A team of scientists from Sorbonne University in France found that trained ants could be useful in identifying cancer in humans. Researchers have shown that a certain type of ant can be taught to identify cancer cells with the same accuracy as other animals with biodetection capabilities, such as dogs.
We are all aware of dogs' highly developed senses: Dogs have been used for years to detect things like illicit drugs and explosives, and their incredible ability to smell diseases like cancer, malaria or also COVID-19 has recently been studied.
It takes time and money to train and maintain a detection dog. It could take a year to educate a survey dog, so academics have recently turned to other species, such as mice, bees, and locusts.
Ants as precise as dogs

This latest research investigated the possibility of teaching a species of ant called Formica fusca. Ants have already been found to be able to respond to certain volatile organic compounds (VOCs) and, in previous studies, cancers can be identified by their particular VOCs. So the new study aimed to see if ants can be trained to detect such compounds.
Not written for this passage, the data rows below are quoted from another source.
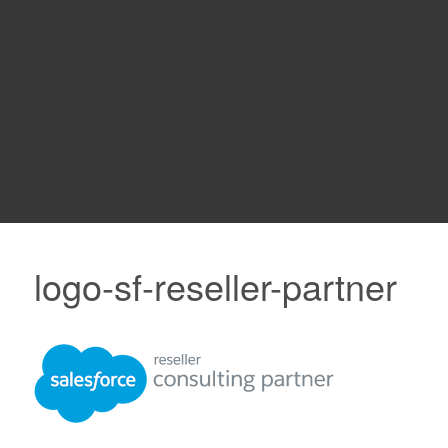
logo-sf-reseller-partner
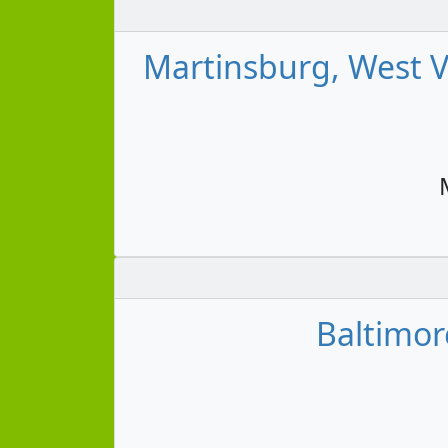
Martinsburg, West Vi
Baltimor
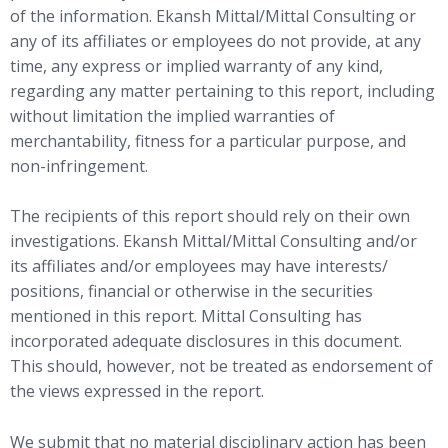
of the information. Ekansh Mittal/Mittal Consulting or
any of its affiliates or employees do not provide, at any
time, any express or implied warranty of any kind,
regarding any matter pertaining to this report, including
without limitation the implied warranties of
merchantability, fitness for a particular purpose, and
non-infringement.
The recipients of this report should rely on their own
investigations. Ekansh Mittal/Mittal Consulting and/or
its affiliates and/or employees may have interests/
positions, financial or otherwise in the securities
mentioned in this report. Mittal Consulting has
incorporated adequate disclosures in this document.
This should, however, not be treated as endorsement of
the views expressed in the report.
We submit that no material disciplinary action has been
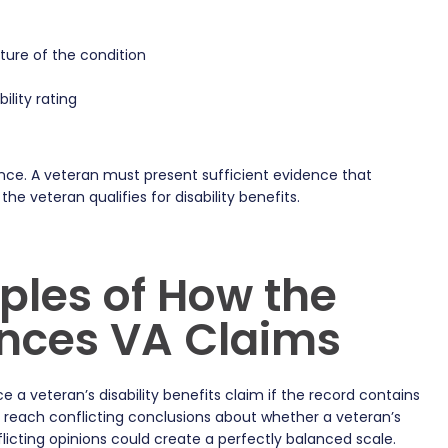
ture of the condition
ility rating
ce. A veteran must present sufficient evidence that
e veteran qualifies for disability benefits.
ples of How the
ences VA Claims
 a veteran’s disability benefits claim if the record contains
t reach conflicting conclusions about whether a veteran’s
licting opinions could create a perfectly balanced scale.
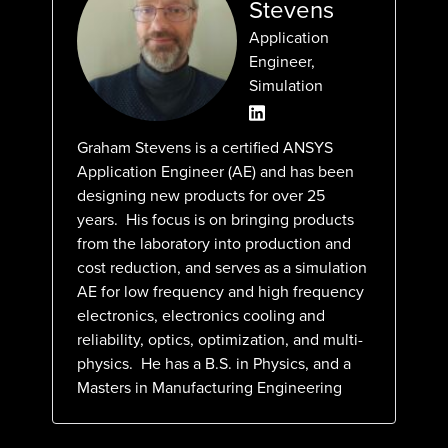
Stevens
Application
Engineer,
Simulation
Graham Stevens is a certified ANSYS
Application Engineer (AE) and has been
designing new products for over 25
years. His focus is on bringing products
from the laboratory into production and
cost reduction, and serves as a simulation
AE for low frequency and high frequency
electronics, electronics cooling and
reliability, optics, optimization, and multi-
physics. He has a B.S. in Physics, and a
Masters in Manufacturing Engineering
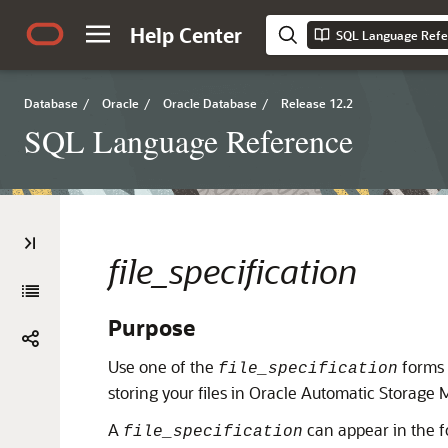
Help Center
SQL Language Refe
Database
/
Oracle
/
Oracle Database
/
Release 12.2
SQL Language Reference
file_specification
Purpose
Use one of the
forms t
file_specification
storing your files in Oracle Automatic Storage 
A
can appear in the f
file_specification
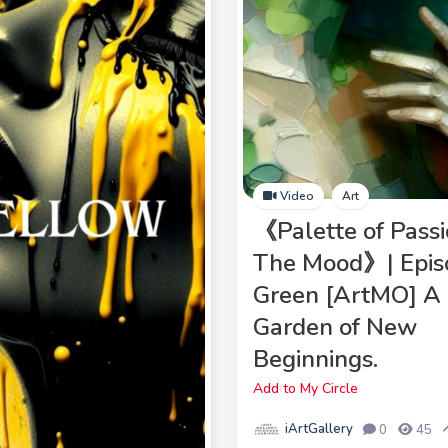
Video
Art
《Palette of Passi
The Mood》| Epis
Green [ArtMO] A
Garden of New
Beginnings.
Add to My Circle
iArtGallery
0
45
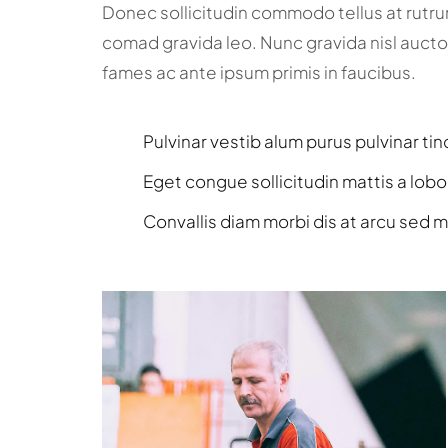
Donec sollicitudin commodo tellus at rutr
comad gravida leo. Nunc gravida nisl aucto
fames ac ante ipsum primis in faucibus.
Pulvinar vestib alum purus pulvinar tin
Eget congue sollicitudin mattis a lobo
Convallis diam morbi dis at arcu sed m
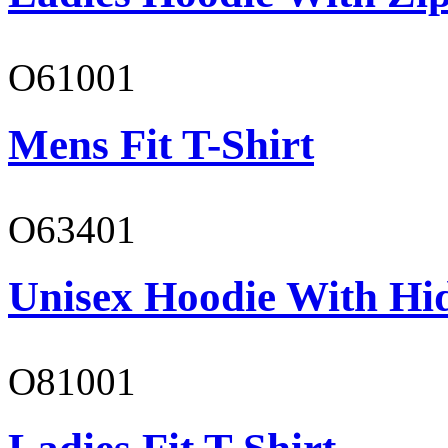
O61001
Mens Fit T-Shirt
O63401
Unisex Hoodie With Hi
O81001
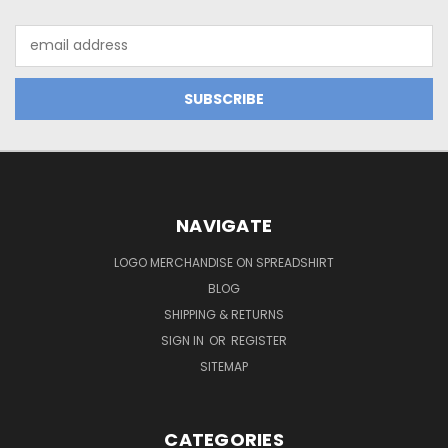
Email
Address
NAVIGATE
LOGO MERCHANDISE ON SPREADSHIRT
BLOG
SHIPPING & RETURNS
SIGN IN
OR
REGISTER
SITEMAP
CATEGORIES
Preliminary research has focused on two types of breast cancer cells with different olfactory "signatures". After only three training tests, the scientists they were able to teach ants to discriminate between malignant and non-cancerous cells with similar accuracy to previous dog studies.
The observations of the researchers
'In terms of detection capabilities, ants are comparable to dogs,' concluded the researchers. Indeed more.
Compared to dogs, however, they require a much shorter training time (30 minutes versus 6-12 months for a dog), less labor and maintenance costs (honey and frozen insects twice a week). Our easy 'training' procedure can be followed by anyone with just three days of training.
According to the researchers, the ants can be used to detect cancer cells nine times before this "training" is removed from their behavior. This makes ants a more efficient and affordable detection tool than any other animal or organism previously studied for comparable purposes.
Policeman ants?
'Ants therefore represent a rapid, efficient, inexpensive and highly discriminatory detection tool for detecting cancer cell volatiles,' concluded the researchers in their paper.
Our method can be easily applied to a variety of other complex odor detection tasks, such as narcotics, explosives, spoiled food, or other diseases (e.g., malaria).
The study is just a proof-of-concept demonstration, it takes some time before the ants can be used to detect something in the real world. More research is needed, to be precise, to categorize and validate certain VOC profiles for specific cancers.
The new study was published in the journal iScience.